═══ DATASET RECORDS ═══

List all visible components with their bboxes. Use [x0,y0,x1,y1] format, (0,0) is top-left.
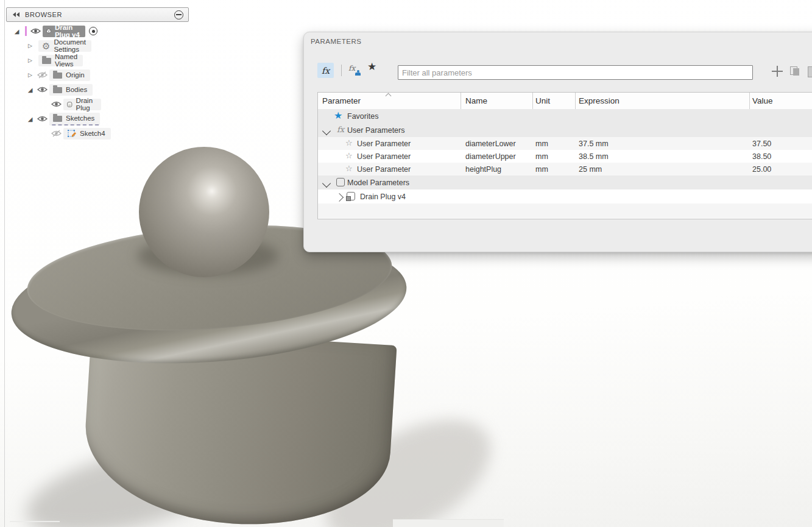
row-diameterLower[interactable]: ☆ User Parameter diameterLower mm 37.5 m… [318,137,812,150]
cell-expression[interactable]: 25 mm [579,165,602,174]
visibility-eye-icon[interactable] [35,115,49,122]
folder-icon [42,58,51,64]
favorite-toggle-star-icon[interactable]: ☆ [345,164,353,172]
collapse-panel-icon[interactable] [13,12,19,17]
favorites-filter-star-button[interactable]: ★ [367,62,376,72]
tree-item-sketches[interactable]: Sketches [49,113,100,126]
cell-name[interactable]: heightPlug [465,165,501,174]
row-label: Drain Plug v4 [360,193,406,201]
visibility-eye-off-icon[interactable] [49,130,63,138]
row-model-drain-plug-v4[interactable]: Drain Plug v4 [318,189,812,203]
chevron-down-icon[interactable] [322,127,331,135]
component-icon [347,192,355,200]
tree-item-label: Bodies [66,86,87,93]
row-favorites[interactable]: ★ Favorites [318,109,812,123]
cell-parameter-type: User Parameter [357,152,411,161]
chevron-down-icon[interactable] [322,179,331,188]
cell-unit: mm [535,140,548,148]
expand-triangle-icon[interactable]: ◢ [26,116,35,122]
row-label: Model Parameters [347,179,409,187]
clipped-toolbar-icon[interactable] [808,66,812,77]
expand-triangle-icon[interactable]: ◢ [12,28,21,35]
cell-expression[interactable]: 37.5 mm [579,140,609,148]
row-model-parameters-section[interactable]: Model Parameters [318,175,812,189]
folder-icon [53,116,62,122]
tree-row-origin: ▷ Origin [26,68,90,82]
expand-triangle-icon[interactable]: ◢ [26,87,35,93]
cell-expression[interactable]: 38.5 mm [579,152,609,161]
cell-unit: mm [535,165,548,174]
row-user-parameters-section[interactable]: fx User Parameters [318,123,812,137]
visibility-eye-off-icon[interactable] [35,71,49,79]
copy-parameter-button[interactable] [790,66,801,77]
tree-item-named-views[interactable]: Named Views [38,55,83,66]
tree-item-label: Drain Plug v4 [55,24,80,38]
favorite-toggle-star-icon[interactable]: ☆ [345,139,353,147]
tree-item-label: Origin [66,71,85,79]
column-header-parameter[interactable]: Parameter [322,96,361,105]
model-parameters-icon [336,178,345,186]
tree-item-document-settings[interactable]: ⚙ Document Settings [38,40,91,52]
column-header-unit[interactable]: Unit [535,96,550,105]
fx-icon: fx [337,125,344,134]
tree-row-document-settings: ▷ ⚙ Document Settings [26,38,91,53]
sketch-icon [67,129,76,138]
chevron-right-icon[interactable] [335,193,344,202]
sort-ascending-icon [386,93,391,96]
expand-triangle-icon[interactable]: ▷ [26,72,35,78]
column-header-value[interactable]: Value [752,96,773,105]
tree-item-sketch4[interactable]: Sketch4 [63,128,111,140]
table-filler-area [318,203,812,218]
visibility-eye-icon[interactable] [35,86,49,93]
component-cube-icon [46,27,51,35]
drain-plug-knob-sphere[interactable] [139,147,269,277]
tree-item-drain-plug-v4[interactable]: Drain Plug v4 [43,26,85,37]
tree-item-label: Document Settings [54,38,85,53]
parameters-dialog: PARAMETERS fx fx ★ Parameter Name Unit E… [303,32,812,252]
column-header-name[interactable]: Name [465,96,487,105]
favorites-star-icon: ★ [334,111,342,121]
viewport-bottom-line [10,521,60,522]
tree-item-origin[interactable]: Origin [49,69,90,81]
row-label: User Parameters [347,126,404,135]
cell-value[interactable]: 37.50 [752,140,771,148]
tree-row-sketches: ◢ Sketches [26,111,100,126]
column-header-expression[interactable]: Expression [579,96,620,105]
expand-triangle-icon[interactable]: ▷ [26,43,35,49]
row-label: Favorites [347,112,378,121]
tree-item-label: Drain Plug [76,97,96,111]
toolbar-separator [341,65,342,76]
tree-item-drain-plug-body[interactable]: Drain Plug [63,99,101,110]
add-parameter-button[interactable] [772,66,783,77]
tree-row-drain-plug-body: Drain Plug [49,97,101,111]
activate-component-radio[interactable] [89,25,97,37]
cell-value[interactable]: 25.00 [752,165,771,174]
folder-icon [53,73,62,79]
collapse-all-icon[interactable] [174,10,183,19]
visibility-eye-icon[interactable] [28,27,43,35]
row-diameterUpper[interactable]: ☆ User Parameter diameterUpper mm 38.5 m… [318,150,812,163]
fx-all-parameters-filter-button[interactable]: fx [317,63,334,78]
browser-header[interactable]: BROWSER [6,7,189,22]
cell-name[interactable]: diameterLower [465,140,516,148]
fx-user-parameters-filter-button[interactable]: fx [348,64,363,77]
favorite-toggle-star-icon[interactable]: ☆ [345,152,353,160]
cell-parameter-type: User Parameter [357,140,411,148]
tree-item-label: Named Views [55,53,77,68]
expand-triangle-icon[interactable]: ▷ [26,57,35,63]
cell-parameter-type: User Parameter [357,165,411,174]
fx-icon: fx [348,64,355,73]
visibility-eye-icon[interactable] [49,101,63,108]
filter-parameters-input[interactable] [398,65,753,80]
tree-item-bodies[interactable]: Bodies [49,84,93,96]
tree-row-sketch4: Sketch4 [49,126,111,141]
tree-row-bodies: ◢ Bodies [26,82,93,97]
cell-unit: mm [535,152,548,161]
cell-name[interactable]: diameterUpper [465,152,516,161]
panel-edge-divider [4,0,5,527]
table-header-row: Parameter Name Unit Expression Value [318,93,812,110]
active-component-bar [25,26,27,36]
cell-value[interactable]: 38.50 [752,152,771,161]
tree-item-label: Sketch4 [80,130,105,137]
row-heightPlug[interactable]: ☆ User Parameter heightPlug mm 25 mm 25.… [318,163,812,175]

═══

**TASK TO CARRY OUT:** Exactly as they stand, retype all the entries, but omit the pictures.

**ANSWER AREA:**
List all visible components with their bboxes. Use [x0,y0,x1,y1] format, (0,0) is top-left.
row-diameterLower[interactable]: ☆ User Parameter diameterLower mm 37.5 m… [318,137,812,150]
cell-expression[interactable]: 25 mm [579,165,602,174]
visibility-eye-icon[interactable] [35,115,49,122]
folder-icon [42,58,51,64]
favorite-toggle-star-icon[interactable]: ☆ [345,164,353,172]
collapse-panel-icon[interactable] [13,12,19,17]
favorites-filter-star-button[interactable]: ★ [367,62,376,72]
tree-item-sketches[interactable]: Sketches [49,113,100,126]
cell-name[interactable]: heightPlug [465,165,501,174]
row-label: Drain Plug v4 [360,193,406,201]
visibility-eye-off-icon[interactable] [49,130,63,138]
row-model-drain-plug-v4[interactable]: Drain Plug v4 [318,189,812,203]
chevron-down-icon[interactable] [322,127,331,135]
component-icon [347,192,355,200]
tree-item-label: Bodies [66,86,87,93]
row-favorites[interactable]: ★ Favorites [318,109,812,123]
cell-parameter-type: User Parameter [357,152,411,161]
chevron-down-icon[interactable] [322,179,331,188]
cell-unit: mm [535,140,548,148]
expand-triangle-icon[interactable]: ◢ [26,116,35,122]
row-label: Model Parameters [347,179,409,187]
clipped-toolbar-icon[interactable] [808,66,812,77]
expand-triangle-icon[interactable]: ◢ [12,28,21,35]
cell-expression[interactable]: 37.5 mm [579,140,609,148]
row-model-parameters-section[interactable]: Model Parameters [318,175,812,189]
folder-icon [53,116,62,122]
tree-row-origin: ▷ Origin [26,68,90,82]
expand-triangle-icon[interactable]: ◢ [26,87,35,93]
cell-expression[interactable]: 38.5 mm [579,152,609,161]
cell-unit: mm [535,165,548,174]
row-user-parameters-section[interactable]: fx User Parameters [318,123,812,137]
visibility-eye-off-icon[interactable] [35,71,49,79]
copy-parameter-button[interactable] [790,66,801,77]
tree-item-named-views[interactable]: Named Views [38,55,83,66]
tree-item-label: Drain Plug v4 [55,24,80,38]
favorite-toggle-star-icon[interactable]: ☆ [345,139,353,147]
tree-item-label: Origin [66,71,85,79]
column-header-parameter[interactable]: Parameter [322,96,361,105]
model-parameters-icon [336,178,345,186]
tree-item-document-settings[interactable]: ⚙ Document Settings [38,40,91,52]
column-header-unit[interactable]: Unit [535,96,550,105]
fx-icon: fx [337,125,344,134]
tree-row-document-settings: ▷ ⚙ Document Settings [26,38,91,53]
sketch-icon [67,129,76,138]
chevron-right-icon[interactable] [335,193,344,202]
sort-ascending-icon [386,93,391,96]
expand-triangle-icon[interactable]: ▷ [26,72,35,78]
column-header-value[interactable]: Value [752,96,773,105]
tree-item-sketch4[interactable]: Sketch4 [63,128,111,140]
table-filler-area [318,203,812,218]
visibility-eye-icon[interactable] [35,86,49,93]
component-cube-icon [46,27,51,35]
drain-plug-knob-sphere[interactable] [139,147,269,277]
tree-item-drain-plug-v4[interactable]: Drain Plug v4 [43,26,85,37]
tree-item-label: Document Settings [54,38,85,53]
parameters-dialog: PARAMETERS fx fx ★ Parameter Name Unit E… [303,32,812,252]
column-header-name[interactable]: Name [465,96,487,105]
favorites-star-icon: ★ [334,111,342,121]
viewport-bottom-line [10,521,60,522]
tree-item-origin[interactable]: Origin [49,69,90,81]
row-label: User Parameters [347,126,404,135]
cell-value[interactable]: 37.50 [752,140,771,148]
tree-row-sketches: ◢ Sketches [26,111,100,126]
column-header-expression[interactable]: Expression [579,96,620,105]
expand-triangle-icon[interactable]: ▷ [26,43,35,49]
row-label: Favorites [347,112,378,121]
tree-item-label: Drain Plug [76,97,96,111]
toolbar-separator [341,65,342,76]
tree-item-drain-plug-body[interactable]: Drain Plug [63,99,101,110]
add-parameter-button[interactable] [772,66,783,77]
tree-row-drain-plug-body: Drain Plug [49,97,101,111]
activate-component-radio[interactable] [89,25,97,37]
cell-value[interactable]: 25.00 [752,165,771,174]
folder-icon [53,73,62,79]
collapse-all-icon[interactable] [174,10,183,19]
visibility-eye-icon[interactable] [28,27,43,35]
row-diameterUpper[interactable]: ☆ User Parameter diameterUpper mm 38.5 m… [318,150,812,163]
fx-all-parameters-filter-button[interactable]: fx [317,63,334,78]
browser-header[interactable]: BROWSER [6,7,189,22]
cell-name[interactable]: diameterLower [465,140,516,148]
fx-user-parameters-filter-button[interactable]: fx [348,64,363,77]
favorite-toggle-star-icon[interactable]: ☆ [345,152,353,160]
cell-parameter-type: User Parameter [357,140,411,148]
tree-item-label: Named Views [55,53,77,68]
expand-triangle-icon[interactable]: ▷ [26,57,35,63]
cell-parameter-type: User Parameter [357,165,411,174]
fx-icon: fx [348,64,355,73]
visibility-eye-icon[interactable] [49,101,63,108]
filter-parameters-input[interactable] [398,65,753,80]
tree-item-bodies[interactable]: Bodies [49,84,93,96]
tree-row-sketch4: Sketch4 [49,126,111,141]
tree-row-bodies: ◢ Bodies [26,82,93,97]
cell-unit: mm [535,152,548,161]
cell-name[interactable]: diameterUpper [465,152,516,161]
panel-edge-divider [4,0,5,527]
table-header-row: Parameter Name Unit Expression Value [318,93,812,110]
active-component-bar [25,26,27,36]
cell-value[interactable]: 38.50 [752,152,771,161]
tree-item-label: Sketch4 [80,130,105,137]
row-heightPlug[interactable]: ☆ User Parameter heightPlug mm 25 mm 25.… [318,163,812,175]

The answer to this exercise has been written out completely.